▶ _Exercise objective_:
The lines below, from the one containing "点地区，验证评估了基因芯片等5种国" through the one containing "Anfragen zu diesem Forum gibt?", should be set down exactly, with no pictures and nothing else.

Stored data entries
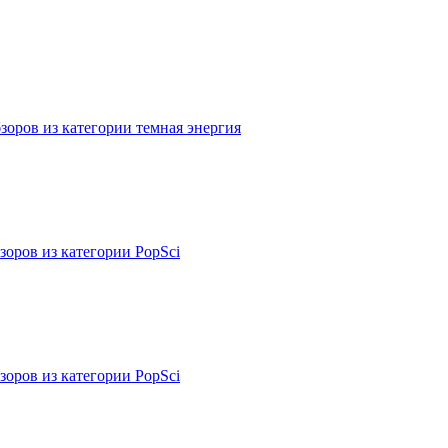
зоров из категории темная энергия
зоров из категории PopSci
зоров из категории PopSci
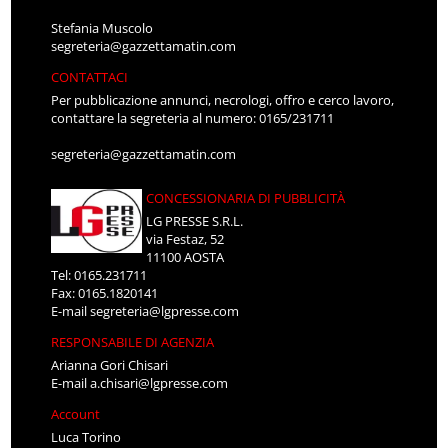
Stefania Muscolo
segreteria@gazzettamatin.com
CONTATTACI
Per pubblicazione annunci, necrologi, offro e cerco lavoro,
contattare la segreteria al numero: 0165/231711
segreteria@gazzettamatin.com
CONCESSIONARIA DI PUBBLICITÀ
LG PRESSE S.R.L.
via Festaz, 52
11100 AOSTA
Tel: 0165.231711
Fax: 0165.1820141
E-mail
segreteria@lgpresse.com
RESPONSABILE DI AGENZIA
Arianna Gori Chisari
E-mail
a.chisari@lgpresse.com
Account
Luca Torino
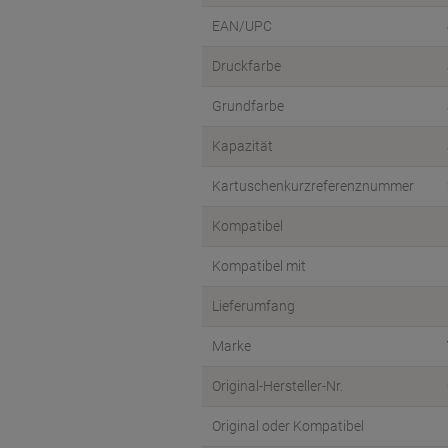
EAN/UPC
Druckfarbe
Grundfarbe
Kapazität
Kartuschenkurzreferenznummer
Kompatibel
Kompatibel mit
Lieferumfang
Marke
Original-Hersteller-Nr.
Original oder Kompatibel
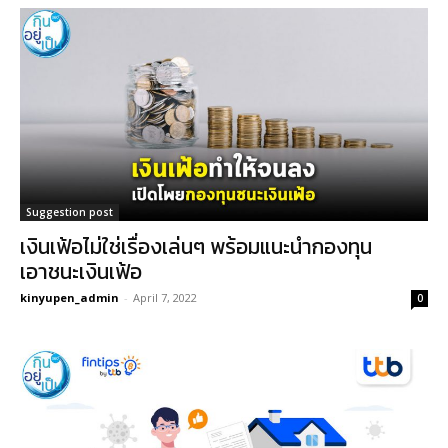
Suggestion post
เงินเฟ้อไม่ใช่เรื่องเล่นๆ พร้อมแนะนำกองทุน
เอาชนะเงินเฟ้อ
kinyupen_admin
-
April 7, 2022
0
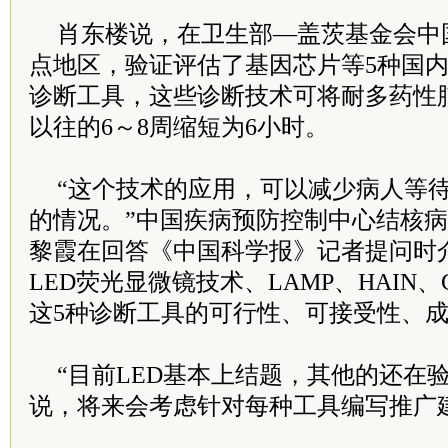
肖东楼说，在卫生部—盖茨基金会中
点地区，验证评估了基因芯片等5种国
诊断工具，这些诊断技术可将耐多药性
以往的6～8周缩短为6小时。
“这个技术的应用，可以减少病人等
的情况。”中国疾病预防控制中心结核
黎霞在回答《中国科学报》记者提问时
LED荧光显微镜技术、LAMP、HAIN、G
这5种诊断工具的可行性、可接受性、
“目前LED基本上结题，其他的还在
说，将来会考虑针对每种工具编写推广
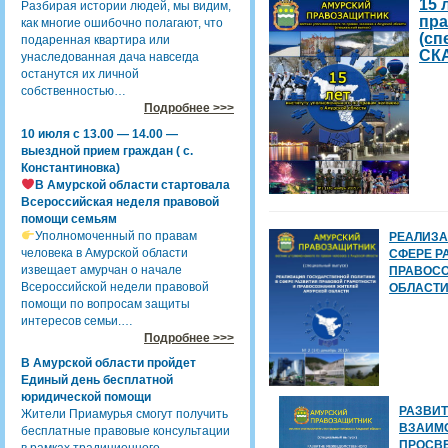
15 
Разбирая истории людей, мы видим,
пра
как многие ошибочно полагают, что
(сп
подаренная квартира или
СК
унаследованная дача навсегда
останутся их личной
собственностью…
Подробнее >>>
10 июля с 13.00 — 14.00 —
выездной прием граждан ( с.
Константиновка)
В Амурской области стартовала
Всероссийская неделя правовой
помощи семьям
Уполномоченный по правам
РЕАЛИЗА
человека в Амурской области
СФЕРЕ Р
извещает амурчан о начале
ПРАВОСО
Всероссийской недели правовой
ОБЛАСТИ(
помощи по вопросам защиты
интересов семьи.…
Подробнее >>>
В Амурской области пройдет
Единый день бесплатной
юридической помощи
РАЗВИ
Жители Приамурья смогут получить
ВЗАИМО
бесплатные правовые консультации
ПРОСВЕ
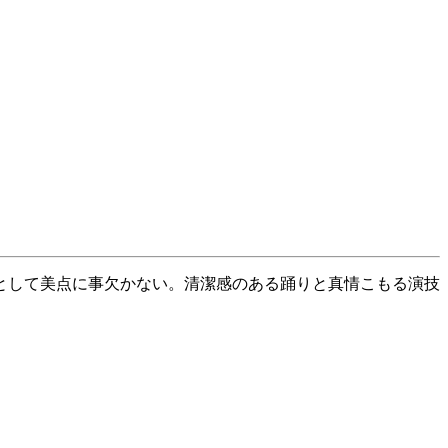
として美点に事欠かない。清潔感のある踊りと真情こもる演技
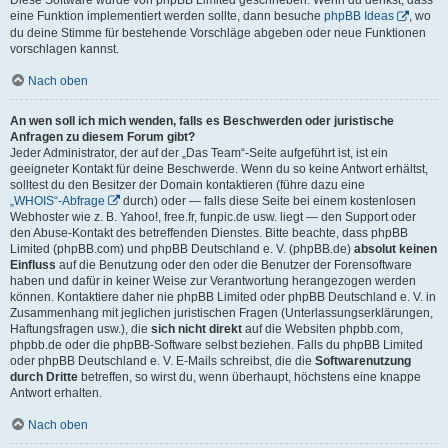
eine Funktion implementiert werden sollte, dann besuche
phpBB Ideas
, wo
du deine Stimme für bestehende Vorschläge abgeben oder neue Funktionen
vorschlagen kannst.
Nach oben
An wen soll ich mich wenden, falls es Beschwerden oder juristische
Anfragen zu diesem Forum gibt?
Jeder Administrator, der auf der „Das Team“-Seite aufgeführt ist, ist ein
geeigneter Kontakt für deine Beschwerde. Wenn du so keine Antwort erhältst,
solltest du den Besitzer der Domain kontaktieren (führe dazu eine
„WHOIS“-Abfrage
durch) oder — falls diese Seite bei einem kostenlosen
Webhoster wie z. B. Yahoo!, free.fr, funpic.de usw. liegt — den Support oder
den Abuse-Kontakt des betreffenden Dienstes. Bitte beachte, dass phpBB
Limited (phpBB.com) und phpBB Deutschland e. V. (phpBB.de)
absolut keinen
Einfluss
auf die Benutzung oder den oder die Benutzer der Forensoftware
haben und dafür in keiner Weise zur Verantwortung herangezogen werden
können. Kontaktiere daher nie phpBB Limited oder phpBB Deutschland e. V. in
Zusammenhang mit jeglichen juristischen Fragen (Unterlassungserklärungen,
Haftungsfragen usw.), die
sich nicht direkt
auf die Websiten phpbb.com,
phpbb.de oder die phpBB-Software selbst beziehen. Falls du phpBB Limited
oder phpBB Deutschland e. V. E-Mails schreibst, die die
Softwarenutzung
durch Dritte
betreffen, so wirst du, wenn überhaupt, höchstens eine knappe
Antwort erhalten.
Nach oben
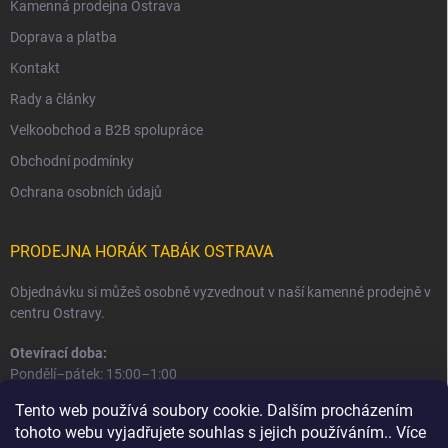
Kamenná prodejna Ostrava
Doprava a platba
Kontakt
Rady a články
Velkoobchod a B2B spolupráce
Obchodní podmínky
Ochrana osobních údajů
PRODEJNA HORÁK TABÁK OSTRAVA
Objednávku si můžeš osobně vyzvednout v naší kamenné prodejně v
centru Ostravy.
Otevírací doba:
Pondělí–pátek: 15:00–1:00
Sobota–neděle: 16:00–1:00
Tento web používá soubory cookie. Dalším procházením
tohoto webu vyjadřujete souhlas s jejich používáním.. Více
Informace o prodejně a osobním odběru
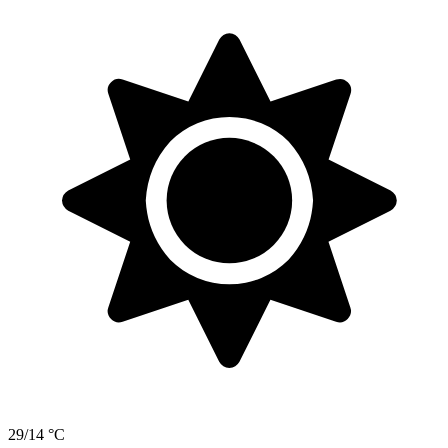
29/14 °C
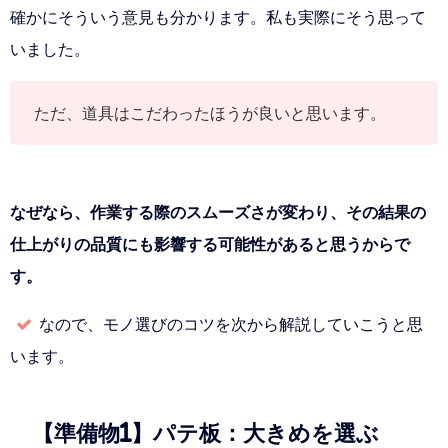
確かにそういう意見も分かります。私も実際にそう思って
いました。
ただ、道具はこだわったほうが良いと思います。
なぜなら、作業する際のスムーズさが変わり、その結果の
仕上がりの品質にも影響する可能性があると思うからで
す。
なので、モノ選びのコツを次から解説していこうと思
います。
【準備物1】パテ板：大きめを選ぶ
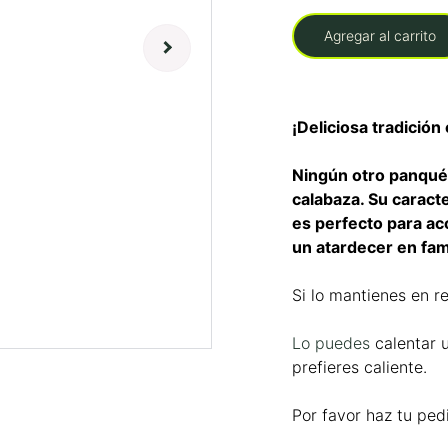
Agregar al carrito
¡Deliciosa tradición
Ningún otro panqué 
calabaza. Su caract
es perfecto para ac
un atardecer en fam
Si lo mantienes en re
Lo puedes
calentar 
prefieres caliente.
Por favor haz tu ped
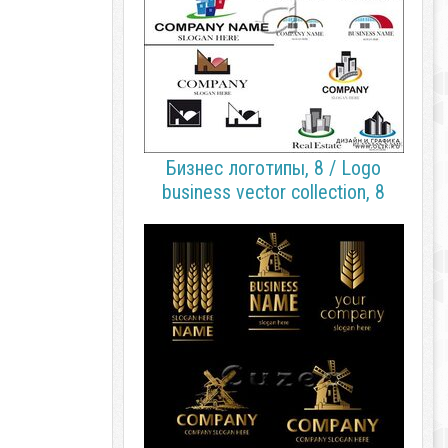
Бизнес логотипы, 8 / Logo
business vector collection, 8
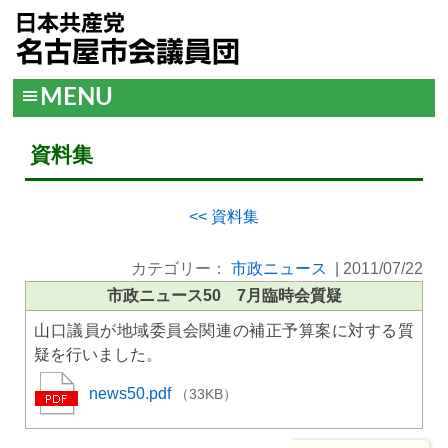
MENU
資料集
<< 資料集
カテゴリー：
市政ニュース
|
2011/07/22
市政ニュース50 7月臨時会質疑
山口議員が地域委員会関連の補正予算案に対する質
疑を行いました。
news50.pdf
（33KB）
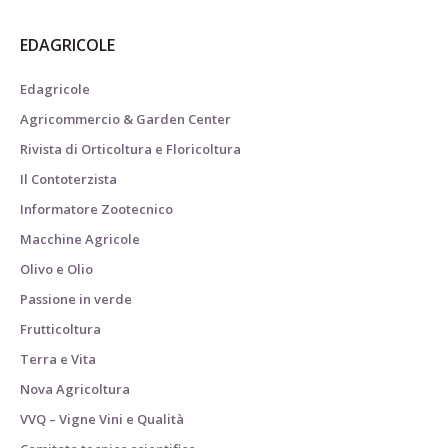
EDAGRICOLE
Edagricole
Agricommercio & Garden Center
Rivista di Orticoltura e Floricoltura
Il Contoterzista
Informatore Zootecnico
Macchine Agricole
Olivo e Olio
Passione in verde
Frutticoltura
Terra e Vita
Nova Agricoltura
VVQ – Vigne Vini e Qualità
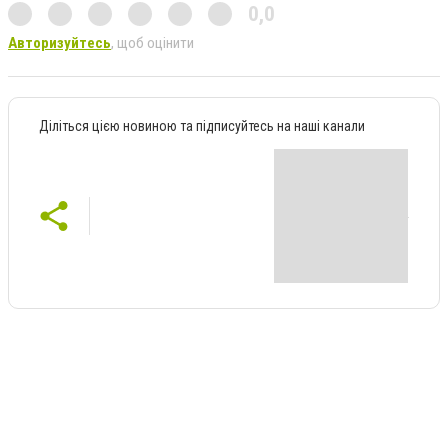
0,0
Авторизуйтесь
, щоб оцінити
Діліться цією новиною та підписуйтесь на наші канали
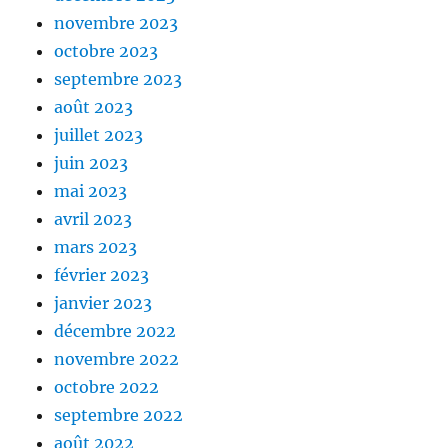
novembre 2023
octobre 2023
septembre 2023
août 2023
juillet 2023
juin 2023
mai 2023
avril 2023
mars 2023
février 2023
janvier 2023
décembre 2022
novembre 2022
octobre 2022
septembre 2022
août 2022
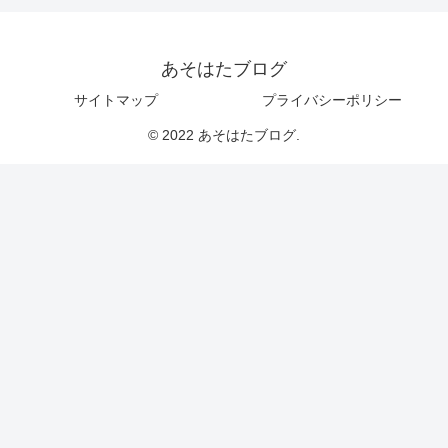
あそはたブログ
サイトマップ
プライバシーポリシー
© 2022 あそはたブログ.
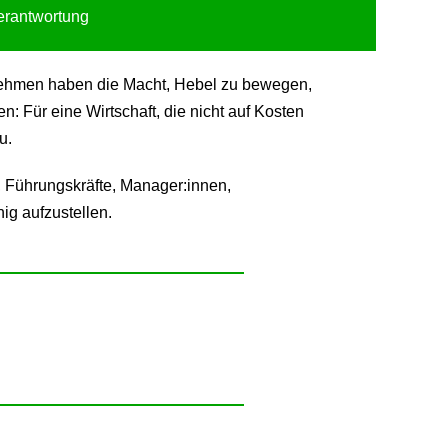
Verantwortung
ternehmen haben die Macht, Hebel zu bewegen,
 Für eine Wirtschaft, die nicht auf Kosten
u.
 Führungskräfte, Manager:innen,
ig aufzustellen.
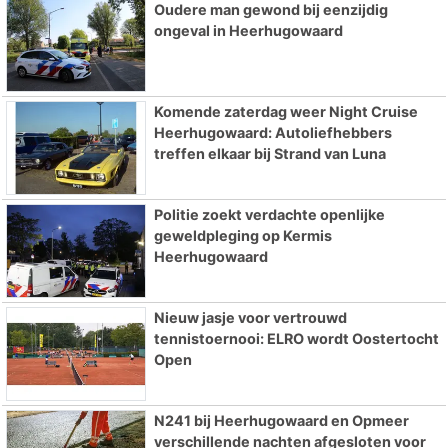
Oudere man gewond bij eenzijdig
ongeval in Heerhugowaard
Komende zaterdag weer Night Cruise
Heerhugowaard: Autoliefhebbers
treffen elkaar bij Strand van Luna
Politie zoekt verdachte openlijke
geweldpleging op Kermis
Heerhugowaard
Nieuw jasje voor vertrouwd
tennistoernooi: ELRO wordt Oostertocht
Open
N241 bij Heerhugowaard en Opmeer
verschillende nachten afgesloten voor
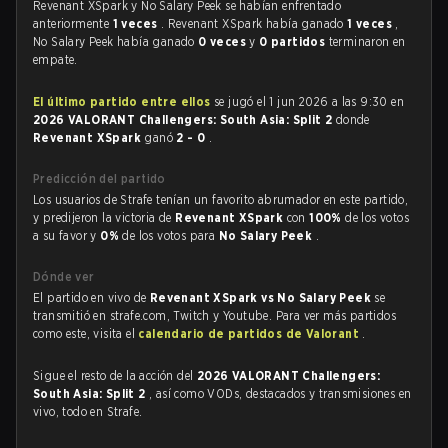
Revenant XSpark y No Salary Peek se habían enfrentado
anteriormente
1 veces
. Revenant XSpark había ganado
1 veces
,
No Salary Peek había ganado
0 veces
y
0 partidos
terminaron en
empate.
El último partido entre ellos
se jugó el 1 jun 2026 a las 9:30 en
2026 VALORANT Challengers: South Asia: Split 2
donde
Revenant XSpark
ganó
2 - 0
.
Predicción del partido
Los usuarios de Strafe tenían un favorito abrumador en este partido,
y predijeron la victoria de
Revenant XSpark
con
100%
de los votos
a su favor y
0%
de los votos para
No Salary Peek
.
Dónde ver
El partido en vivo de
Revenant XSpark vs No Salary Peek
se
transmitió en strafe.com, Twitch y Youtube. Para ver más partidos
como este, visita el
calendario de partidos de Valorant
.
Sigue el resto de la acción del
2026 VALORANT Challengers:
South Asia: Split 2
, así como VODs, destacados y transmisiones en
vivo, todo en Strafe.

▶ _Written solution_:
点地区，验证评估了基因芯片等5种国
诊断工具，这些诊断技术可将耐多药性
以往的6～8周缩短为6小时。
“这个技术的应用，可以减少病人等
的情况。”中国疾病预防控制中心结核
黎霞在回答《中国科学报》记者提问时
LED荧光显微镜技术、LAMP、HAIN、G
这5种诊断工具的可行性、可接受性、
“目前LED基本上结题，其他的还在
说，将来会考虑针对每种工具编写推广
15 
Разбирая истории людей, мы видим,
пра
как многие ошибочно полагают, что
(сп
подаренная квартира или
СК
унаследованная дача навсегда
останутся их личной
собственностью…
Подробнее >>>
10 июля с 13.00 — 14.00 —
выездной прием граждан ( с.
Константиновка)
В Амурской области стартовала
Всероссийская неделя правовой
помощи семьям
Уполномоченный по правам
РЕАЛИЗА
человека в Амурской области
СФЕРЕ Р
извещает амурчан о начале
ПРАВОСО
Всероссийской недели правовой
ОБЛАСТИ(
помощи по вопросам защиты
интересов семьи.…
Подробнее >>>
В Амурской области пройдет
Единый день бесплатной
юридической помощи
РАЗВИ
Жители Приамурья смогут получить
ВЗАИМО
бесплатные правовые консультации
ПРОСВЕ
として美点に事欠かない。清潔感のある踊りと真情こもる演技
eine Funktion implementiert werden sollte, dann besuche
phpBB Ideas
, wo
du deine Stimme für bestehende Vorschläge abgeben oder neue Funktionen
vorschlagen kannst.
Nach oben
An wen soll ich mich wenden, falls es Beschwerden oder juristische
Anfragen zu diesem Forum gibt?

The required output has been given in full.